Exercise » Write out each line of the entries below that holds the word "started".

Stored data »
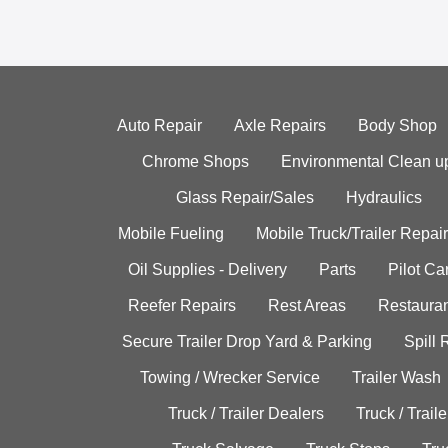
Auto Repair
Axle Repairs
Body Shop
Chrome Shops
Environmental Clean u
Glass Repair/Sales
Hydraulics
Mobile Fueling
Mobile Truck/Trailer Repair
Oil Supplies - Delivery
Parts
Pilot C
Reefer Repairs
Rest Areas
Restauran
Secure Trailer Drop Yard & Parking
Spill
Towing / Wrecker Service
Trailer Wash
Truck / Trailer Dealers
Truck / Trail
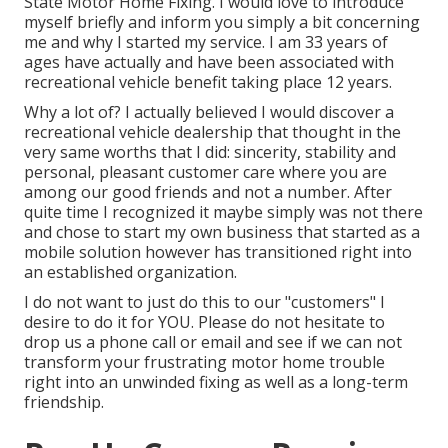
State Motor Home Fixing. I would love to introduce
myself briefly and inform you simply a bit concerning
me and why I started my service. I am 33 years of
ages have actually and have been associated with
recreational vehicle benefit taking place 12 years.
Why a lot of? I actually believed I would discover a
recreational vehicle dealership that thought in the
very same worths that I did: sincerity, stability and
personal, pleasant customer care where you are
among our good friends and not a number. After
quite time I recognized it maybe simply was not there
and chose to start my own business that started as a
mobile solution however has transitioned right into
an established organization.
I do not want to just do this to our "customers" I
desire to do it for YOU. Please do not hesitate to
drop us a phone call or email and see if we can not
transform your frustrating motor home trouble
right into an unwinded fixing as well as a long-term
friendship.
==
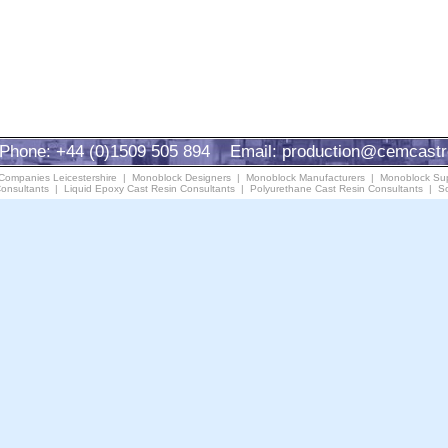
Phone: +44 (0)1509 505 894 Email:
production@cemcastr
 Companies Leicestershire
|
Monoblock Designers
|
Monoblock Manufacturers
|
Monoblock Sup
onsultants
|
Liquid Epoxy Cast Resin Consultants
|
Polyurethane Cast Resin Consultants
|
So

Your solution »
me and why I started my service. I am 33 years of
and chose to start my own business that started as a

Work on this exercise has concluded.